- _Work task_
Output the entries below word for word, stopping once the line containing "11月28日放送のヒルナンデス！ハンドメイド主婦に弟子" is done, and omit each picture.

- _Data for review_

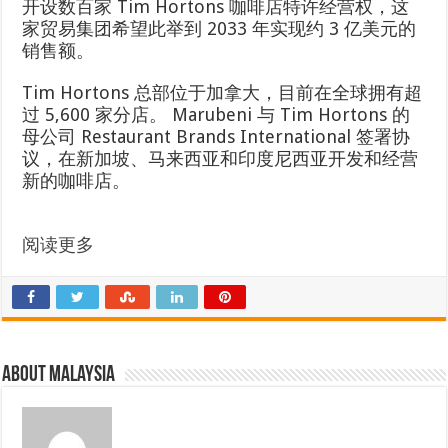
开设数百家 Tim Hortons 咖啡店特许经营权，这
家贸易集团希望此举到 2033 年实现约 3 亿美元的
销售额。
Tim Hortons 总部位于加拿大，目前在全球拥有超
过 5,600 家分店。 Marubeni 与 Tim Hortons 的
母公司 Restaurant Brands International 签署协
议，在新加坡、马来西亚和印度尼西亚开发和经营
新的咖啡店。
阅读更多
About Malaysia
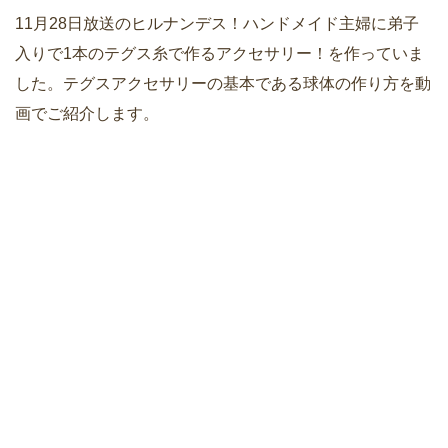
11月28日放送のヒルナンデス！ハンドメイド主婦に弟子
入りで1本のテグス糸で作るアクセサリー！を作っていま
した。テグスアクセサリーの基本である球体の作り方を動
画でご紹介します。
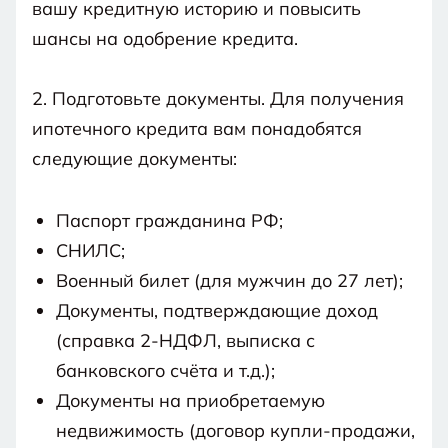
вашу кредитную историю и повысить
шансы на одобрение кредита.
2. Подготовьте документы. Для получения
ипотечного кредита вам понадобятся
следующие документы:
Паспорт гражданина РФ;
СНИЛС;
Военный билет (для мужчин до 27 лет);
Документы, подтверждающие доход
(справка 2-НДФЛ, выписка с
банковского счёта и т.д.);
Документы на приобретаемую
недвижимость (договор купли-продажи,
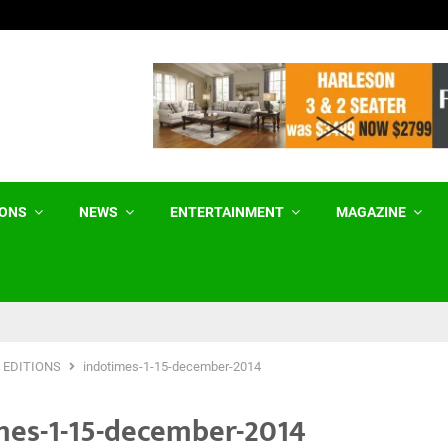
Birth Tourism ਨੂੰ ਰੋਕਣ ਲਈ ਟਰੰਪ ਵੱਲੋਂ…
IONS
NEWS
ENTERTAINMENT
MAGAZINE
 EDITIONS
indotimes-1-15-december-2014
mes-1-15-december-2014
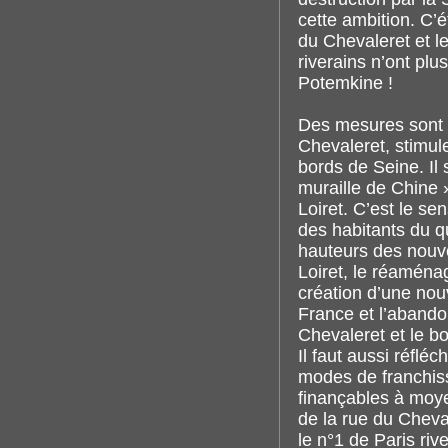
cette ambition. C’é
du Chevaleret et l
riverains n’ont pl
Potemkine !
Des mesures sont i
Chevaleret, stimule
bords de Seine. Il s
muraille de Chine 
Loiret. C’est le s
des habitants du q
hauteurs des nouve
Loiret, le réaména
création d’une nouv
France et l’abandon
Chevaleret et le 
Il faut aussi réfléc
modes de franchiss
finançables à moye
de la rue du Cheva
le n°1 de Paris riv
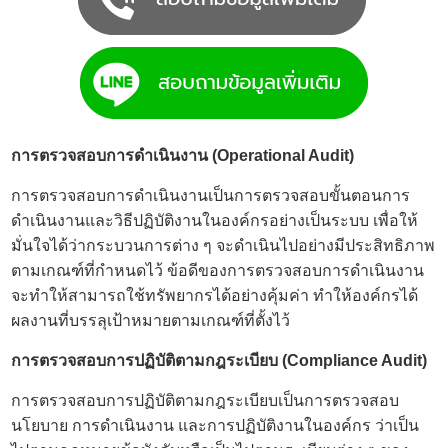
การตรวจสอบการดำเนินงาน (Operational Audit)
การตรวจสอบการดำเนินงานเป็นการตรวจสอบขั้นตอนการ
ดำเนินงานและวิธีปฏิบัติงานในองค์กรอย่างเป็นระบบ เพื่อให้
มั่นใจได้ว่ากระบวนการต่าง ๆ จะดำเนินไปอย่างมีประสิทธิภาพ
ตามเกณฑ์ที่กำหนดไว้ ข้อดีของการตรวจสอบการดำเนินงาน
จะทำให้สามารถใช้ทรัพยากรได้อย่างคุ้มค่า ทำให้องค์กรได้
ผลงานที่บรรลุเป้าหมายตามเกณฑ์ที่ตั้งไว้
การตรวจสอบการปฏิบัติตามกฎระเบียบ (Compliance Audit)
การตรวจสอบการปฏิบัติตามกฎระเบียบเป็นการตรวจสอบ
นโยบาย การดำเนินงาน และการปฏิบัติงานในองค์กร ว่าเป็น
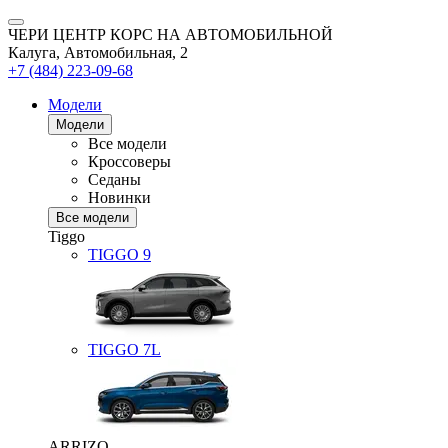
ЧЕРИ ЦЕНТР КОРС НА АВТОМОБИЛЬНОЙ
Калуга, Автомобильная, 2
+7 (484) 223-09-68
Модели
Модели
Все модели
Кроссоверы
Седаны
Новинки
Все модели
Tiggo
TIGGO
9
TIGGO
7L
ARRIZO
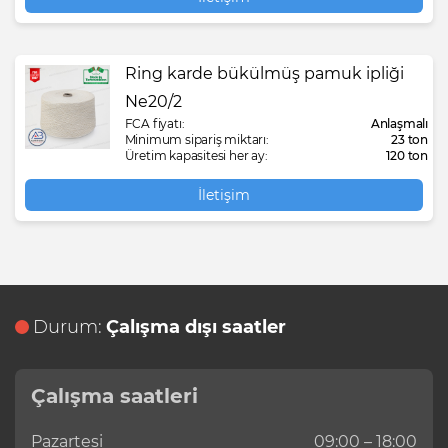
Ring karde bükülmüş pamuk ipliği
Ne20/2
FCA fiyatı:
Anlaşmalı
Minimum sipariş miktarı:
23 ton
Üretim kapasitesi her ay:
120 ton
İletişim
Durum:
Çalışma dışı saatler
Çalışma saatleri
Pazartesi
09:00 – 18:00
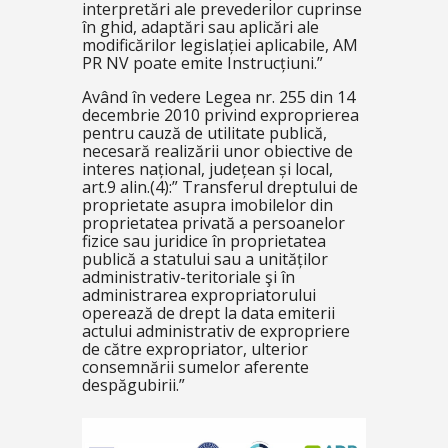
interpretări ale prevederilor cuprinse
în ghid, adaptări sau aplicări ale
modificărilor legislației aplicabile, AM
PR NV poate emite Instrucțiuni
.”
Având în vedere Legea nr. 255 din 14
decembrie 2010 privind exproprierea
pentru cauză de utilitate publică,
necesară realizării unor obiective de
interes național, județean și local,
art.9 alin.(4):”
Transferul dreptului de
proprietate asupra imobilelor din
proprietatea privată a persoanelor
fizice sau juridice în proprietatea
publică a statului sau a unităților
administrativ-teritoriale şi în
administrarea expropriatorului
operează de drept la data emiterii
actului administrativ de expropriere
de către expropriator, ulterior
consemnării sumelor aferente
despăgubirii
.”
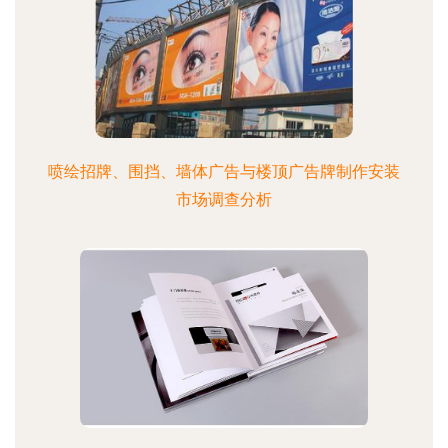
喷绘招牌、围挡、墙体广告与楼顶广告牌制作安装
市场调查分析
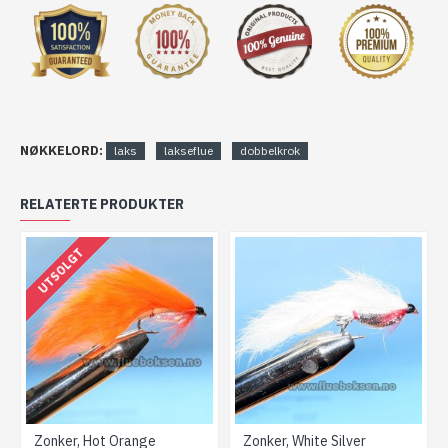
NØKKELORD:
laks
lakseflue
dobbelkrok
RELATERTE PRODUKTER
UTSOLGT
Zonker, Hot Orange
Zonker, White Silver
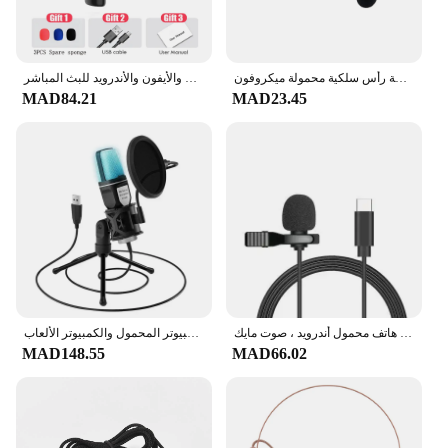
سماعة رأس سلكية محمولة ميكروفون Lavalier أداء محمول كتابة الغناء محاضرات تدريس مكبر صوت مكبر صوت مايك
ميكروفون لاسلكيّ قابل للنقل ، ميكروفون لتسجيل الصوت والفيديو ، ميكروفون صغير للهاتف والأيفون والأندرويد للبث المباشر
MAD84.21
MAD23.45
ميكروفون أفالير بطية صدر عروة ، ربطة عنق سلكية صغيرة ، مجموعة ميكروفون صغيرة ، ميكروفون لفون ، هاتف محمول أندرويد ، صوت مايك
مكثف ميكروفون احترافي للكمبيوتر المحمول والكمبيوتر الألعاب USB السلكية تدفق بودكاست ستوديو مايك كيت ألعاب أجزاء
MAD148.55
MAD66.02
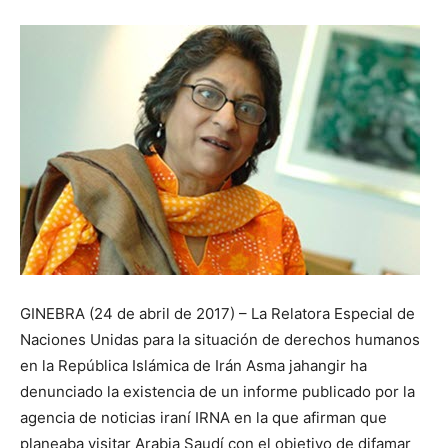
GINEBRA (24 de abril de 2017) – La Relatora Especial de
Naciones Unidas para la situación de derechos humanos
en la República Islámica de Irán Asma jahangir ha
denunciado la existencia de un informe publicado por la
agencia de noticias iraní IRNA en la que afirman que
planeaba visitar Arabia Saudí con el objetivo de difamar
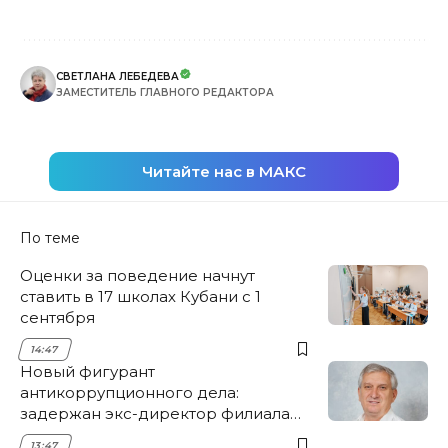
СВЕТЛАНА ЛЕБЕДЕВА
ЗАМЕСТИТЕЛЬ ГЛАВНОГО РЕДАКТОРА
Читайте нас в МАКС
По теме
Оценки за поведение начнут
ставить в 17 школах Кубани с 1
сентября
14:47
Новый фигурант
антикоррупционного дела:
задержан экс-директор филиала
НЭСК Крымска
13:47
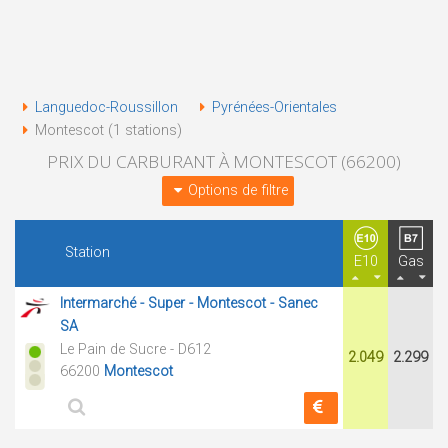
Languedoc-Roussillon
Pyrénées-Orientales
Montescot (1 stations)
PRIX DU CARBURANT À MONTESCOT (66200)
Options de filtre
Station
E10
Gas
Intermarché - Super - Montescot - Sanec
SA
Le Pain de Sucre - D612
2.049
2.299
66200
Montescot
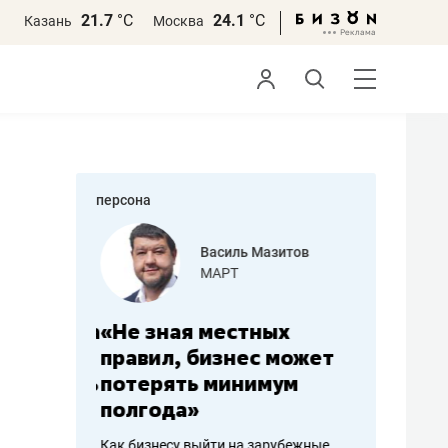
21.7
°С
24.1
°С
Казань
Москва
персона
еменова
Василь Мазитов
»
МАРТ
а: работа
«Не зная местных
«Мне лу
ечься
правил, бизнес может
не зара
вствовать
потерять минимум
чем пот
полгода»
репутац
пошиву
Как бизнесу выйти на зарубежные
Владелец от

- _Worked solution_
开设数百家 Tim Hortons 咖啡店特许经营权，这
家贸易集团希望此举到 2033 年实现约 3 亿美元的
销售额。
Tim Hortons 总部位于加拿大，目前在全球拥有超
过 5,600 家分店。 Marubeni 与 Tim Hortons 的
母公司 Restaurant Brands International 签署协
议，在新加坡、马来西亚和印度尼西亚开发和经营
新的咖啡店。
阅读更多
About Malaysia
11月28日放送のヒルナンデス！ハンドメイド主婦に弟子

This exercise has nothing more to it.